→ **Work item**: Each line of the data below that carries the word "Passing" needs to be copied.

(Document structure recognition data)
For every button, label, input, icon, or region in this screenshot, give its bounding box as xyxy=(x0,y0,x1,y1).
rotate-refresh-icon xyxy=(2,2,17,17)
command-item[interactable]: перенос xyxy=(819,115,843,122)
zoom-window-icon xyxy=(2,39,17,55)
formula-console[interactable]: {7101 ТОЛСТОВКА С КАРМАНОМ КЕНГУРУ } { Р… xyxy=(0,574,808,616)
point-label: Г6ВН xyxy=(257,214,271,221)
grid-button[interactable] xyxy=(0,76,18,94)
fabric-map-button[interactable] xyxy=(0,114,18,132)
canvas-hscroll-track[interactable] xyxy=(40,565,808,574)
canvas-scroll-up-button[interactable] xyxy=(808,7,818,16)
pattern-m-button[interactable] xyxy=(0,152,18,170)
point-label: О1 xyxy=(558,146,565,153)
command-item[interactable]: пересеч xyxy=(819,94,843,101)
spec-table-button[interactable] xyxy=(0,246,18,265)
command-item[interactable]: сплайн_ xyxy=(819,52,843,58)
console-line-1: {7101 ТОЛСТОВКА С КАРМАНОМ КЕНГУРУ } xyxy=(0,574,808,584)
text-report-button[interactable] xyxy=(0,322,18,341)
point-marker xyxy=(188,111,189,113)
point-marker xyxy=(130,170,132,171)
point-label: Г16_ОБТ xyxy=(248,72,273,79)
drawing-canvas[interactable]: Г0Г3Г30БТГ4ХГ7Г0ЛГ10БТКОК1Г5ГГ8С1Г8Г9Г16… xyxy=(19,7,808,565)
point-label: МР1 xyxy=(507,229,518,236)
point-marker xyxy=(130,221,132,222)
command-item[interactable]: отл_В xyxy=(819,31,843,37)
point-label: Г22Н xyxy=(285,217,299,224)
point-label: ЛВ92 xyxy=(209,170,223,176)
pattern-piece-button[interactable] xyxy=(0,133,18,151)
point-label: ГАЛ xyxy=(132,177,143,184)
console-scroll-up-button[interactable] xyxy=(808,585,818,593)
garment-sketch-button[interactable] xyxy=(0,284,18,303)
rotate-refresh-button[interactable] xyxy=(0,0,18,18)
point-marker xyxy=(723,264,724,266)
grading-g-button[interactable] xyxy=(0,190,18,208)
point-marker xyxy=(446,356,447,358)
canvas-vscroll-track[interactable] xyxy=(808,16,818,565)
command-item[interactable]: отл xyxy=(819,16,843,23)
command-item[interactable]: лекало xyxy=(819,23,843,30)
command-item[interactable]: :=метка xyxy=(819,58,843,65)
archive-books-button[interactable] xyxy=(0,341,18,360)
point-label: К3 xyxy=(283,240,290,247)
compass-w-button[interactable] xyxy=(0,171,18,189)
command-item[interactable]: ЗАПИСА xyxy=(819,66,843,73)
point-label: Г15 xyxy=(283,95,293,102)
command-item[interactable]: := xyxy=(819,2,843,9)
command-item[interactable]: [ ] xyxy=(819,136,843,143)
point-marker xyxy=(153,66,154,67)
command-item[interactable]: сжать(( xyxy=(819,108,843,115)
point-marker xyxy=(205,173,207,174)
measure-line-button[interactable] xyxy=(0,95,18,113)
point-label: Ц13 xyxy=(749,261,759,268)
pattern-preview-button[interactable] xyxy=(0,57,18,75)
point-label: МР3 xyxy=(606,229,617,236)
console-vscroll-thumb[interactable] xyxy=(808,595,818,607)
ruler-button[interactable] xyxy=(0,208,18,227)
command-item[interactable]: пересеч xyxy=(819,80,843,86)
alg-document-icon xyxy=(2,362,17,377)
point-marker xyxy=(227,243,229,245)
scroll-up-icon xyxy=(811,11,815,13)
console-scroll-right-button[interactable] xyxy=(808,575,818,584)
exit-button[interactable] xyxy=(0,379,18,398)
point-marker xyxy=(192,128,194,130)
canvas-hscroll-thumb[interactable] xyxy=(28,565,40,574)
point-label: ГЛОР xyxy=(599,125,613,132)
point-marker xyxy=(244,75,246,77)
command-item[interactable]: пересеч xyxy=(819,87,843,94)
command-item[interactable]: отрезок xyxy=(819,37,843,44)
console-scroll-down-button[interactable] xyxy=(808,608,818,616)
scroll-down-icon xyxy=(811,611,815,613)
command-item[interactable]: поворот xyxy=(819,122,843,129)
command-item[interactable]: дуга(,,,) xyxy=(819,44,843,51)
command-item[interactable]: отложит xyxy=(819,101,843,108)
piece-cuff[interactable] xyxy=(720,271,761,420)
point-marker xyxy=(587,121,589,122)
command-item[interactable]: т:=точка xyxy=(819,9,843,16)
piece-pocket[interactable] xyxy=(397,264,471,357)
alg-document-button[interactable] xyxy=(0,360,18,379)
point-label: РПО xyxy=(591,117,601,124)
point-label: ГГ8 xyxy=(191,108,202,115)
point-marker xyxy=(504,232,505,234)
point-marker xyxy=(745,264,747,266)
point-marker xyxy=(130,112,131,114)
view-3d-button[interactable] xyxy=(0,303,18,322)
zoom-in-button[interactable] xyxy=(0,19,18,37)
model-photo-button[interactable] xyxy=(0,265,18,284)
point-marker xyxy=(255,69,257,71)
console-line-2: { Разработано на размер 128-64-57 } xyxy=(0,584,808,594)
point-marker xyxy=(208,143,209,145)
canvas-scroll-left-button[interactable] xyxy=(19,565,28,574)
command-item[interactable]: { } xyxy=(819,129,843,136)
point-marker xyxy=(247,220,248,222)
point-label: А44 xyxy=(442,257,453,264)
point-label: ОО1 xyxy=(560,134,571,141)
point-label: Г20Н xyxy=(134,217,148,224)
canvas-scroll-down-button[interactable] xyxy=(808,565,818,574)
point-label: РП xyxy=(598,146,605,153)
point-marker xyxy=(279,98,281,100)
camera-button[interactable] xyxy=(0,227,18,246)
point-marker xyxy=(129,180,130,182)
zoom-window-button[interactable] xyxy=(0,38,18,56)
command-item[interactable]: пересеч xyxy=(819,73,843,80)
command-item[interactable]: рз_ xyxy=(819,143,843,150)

==

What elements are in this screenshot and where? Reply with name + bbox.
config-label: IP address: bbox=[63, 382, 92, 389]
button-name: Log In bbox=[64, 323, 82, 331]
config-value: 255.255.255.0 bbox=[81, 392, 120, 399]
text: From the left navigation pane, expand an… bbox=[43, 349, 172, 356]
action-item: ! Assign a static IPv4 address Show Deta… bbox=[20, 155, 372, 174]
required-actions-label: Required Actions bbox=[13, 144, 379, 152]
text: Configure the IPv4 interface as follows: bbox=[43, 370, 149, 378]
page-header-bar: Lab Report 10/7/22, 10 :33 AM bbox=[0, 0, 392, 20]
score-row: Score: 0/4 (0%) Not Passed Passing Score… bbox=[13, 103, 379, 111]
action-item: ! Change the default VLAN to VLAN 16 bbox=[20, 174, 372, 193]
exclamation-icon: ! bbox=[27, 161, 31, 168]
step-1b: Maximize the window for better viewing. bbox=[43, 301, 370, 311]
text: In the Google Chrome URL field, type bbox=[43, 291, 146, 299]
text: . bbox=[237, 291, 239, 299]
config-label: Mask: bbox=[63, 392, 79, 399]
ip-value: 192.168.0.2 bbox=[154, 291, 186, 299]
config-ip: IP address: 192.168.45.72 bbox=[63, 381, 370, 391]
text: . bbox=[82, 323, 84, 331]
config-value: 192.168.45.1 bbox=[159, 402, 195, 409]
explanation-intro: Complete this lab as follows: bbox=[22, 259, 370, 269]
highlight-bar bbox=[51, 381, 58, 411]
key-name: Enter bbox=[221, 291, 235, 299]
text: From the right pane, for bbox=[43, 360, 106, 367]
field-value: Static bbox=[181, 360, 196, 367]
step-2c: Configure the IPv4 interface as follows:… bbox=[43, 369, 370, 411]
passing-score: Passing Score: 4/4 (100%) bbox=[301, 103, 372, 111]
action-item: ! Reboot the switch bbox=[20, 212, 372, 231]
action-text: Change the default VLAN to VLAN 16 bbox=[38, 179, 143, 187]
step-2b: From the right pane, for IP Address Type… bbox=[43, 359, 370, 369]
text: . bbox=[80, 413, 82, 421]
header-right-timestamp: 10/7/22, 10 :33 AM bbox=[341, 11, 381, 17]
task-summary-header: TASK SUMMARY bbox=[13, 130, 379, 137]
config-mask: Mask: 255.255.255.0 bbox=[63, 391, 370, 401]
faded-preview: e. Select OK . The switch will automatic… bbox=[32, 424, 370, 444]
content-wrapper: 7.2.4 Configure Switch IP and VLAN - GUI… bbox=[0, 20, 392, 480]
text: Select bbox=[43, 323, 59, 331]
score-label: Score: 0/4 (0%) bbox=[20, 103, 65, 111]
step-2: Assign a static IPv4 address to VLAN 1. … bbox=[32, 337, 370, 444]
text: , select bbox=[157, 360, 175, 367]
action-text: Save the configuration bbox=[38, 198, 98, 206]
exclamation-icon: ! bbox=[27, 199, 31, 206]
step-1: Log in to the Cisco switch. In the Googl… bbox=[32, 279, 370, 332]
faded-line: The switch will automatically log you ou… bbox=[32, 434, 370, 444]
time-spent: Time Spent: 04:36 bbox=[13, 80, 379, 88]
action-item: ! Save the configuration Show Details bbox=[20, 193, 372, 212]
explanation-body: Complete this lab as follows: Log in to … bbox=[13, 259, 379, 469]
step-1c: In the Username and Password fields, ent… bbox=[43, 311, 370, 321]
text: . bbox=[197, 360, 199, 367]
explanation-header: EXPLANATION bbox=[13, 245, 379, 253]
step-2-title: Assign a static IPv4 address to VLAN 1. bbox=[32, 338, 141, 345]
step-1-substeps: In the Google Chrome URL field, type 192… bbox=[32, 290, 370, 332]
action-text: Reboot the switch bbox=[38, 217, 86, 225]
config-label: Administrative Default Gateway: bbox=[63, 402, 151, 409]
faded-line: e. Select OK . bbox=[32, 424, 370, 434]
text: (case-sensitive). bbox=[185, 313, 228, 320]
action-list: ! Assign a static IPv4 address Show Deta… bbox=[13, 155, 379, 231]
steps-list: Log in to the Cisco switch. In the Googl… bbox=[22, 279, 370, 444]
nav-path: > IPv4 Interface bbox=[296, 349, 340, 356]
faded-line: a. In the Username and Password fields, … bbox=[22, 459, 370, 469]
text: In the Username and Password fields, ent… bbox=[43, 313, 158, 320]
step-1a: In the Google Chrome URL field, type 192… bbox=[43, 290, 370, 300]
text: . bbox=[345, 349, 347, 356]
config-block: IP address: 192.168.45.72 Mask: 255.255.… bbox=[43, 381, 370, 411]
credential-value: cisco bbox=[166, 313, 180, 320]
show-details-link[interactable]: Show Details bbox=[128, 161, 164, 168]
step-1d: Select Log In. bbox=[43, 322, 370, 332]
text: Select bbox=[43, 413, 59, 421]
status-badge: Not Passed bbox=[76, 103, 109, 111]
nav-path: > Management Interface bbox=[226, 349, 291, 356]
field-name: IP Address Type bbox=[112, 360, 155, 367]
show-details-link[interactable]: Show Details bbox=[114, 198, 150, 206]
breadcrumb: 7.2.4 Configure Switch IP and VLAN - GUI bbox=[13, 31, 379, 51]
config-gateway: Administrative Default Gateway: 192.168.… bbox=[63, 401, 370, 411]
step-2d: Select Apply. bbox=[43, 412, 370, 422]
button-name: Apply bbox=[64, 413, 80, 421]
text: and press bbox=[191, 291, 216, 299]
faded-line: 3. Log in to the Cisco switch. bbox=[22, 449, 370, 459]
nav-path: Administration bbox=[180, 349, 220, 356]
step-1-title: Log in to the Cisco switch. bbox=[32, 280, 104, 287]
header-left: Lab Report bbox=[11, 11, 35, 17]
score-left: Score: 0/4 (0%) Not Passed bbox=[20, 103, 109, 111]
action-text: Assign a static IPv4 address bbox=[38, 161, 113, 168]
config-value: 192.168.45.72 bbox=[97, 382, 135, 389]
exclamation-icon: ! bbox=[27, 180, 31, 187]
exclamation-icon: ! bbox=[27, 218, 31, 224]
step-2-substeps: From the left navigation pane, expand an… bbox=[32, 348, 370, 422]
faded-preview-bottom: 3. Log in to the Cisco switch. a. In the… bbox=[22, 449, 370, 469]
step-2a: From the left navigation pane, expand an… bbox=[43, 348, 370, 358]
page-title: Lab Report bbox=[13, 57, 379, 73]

→ **Output of the exercise**:
score-row: Score: 0/4 (0%) Not Passed Passing Score… bbox=[13, 103, 379, 111]
passing-score: Passing Score: 4/4 (100%) bbox=[301, 103, 372, 111]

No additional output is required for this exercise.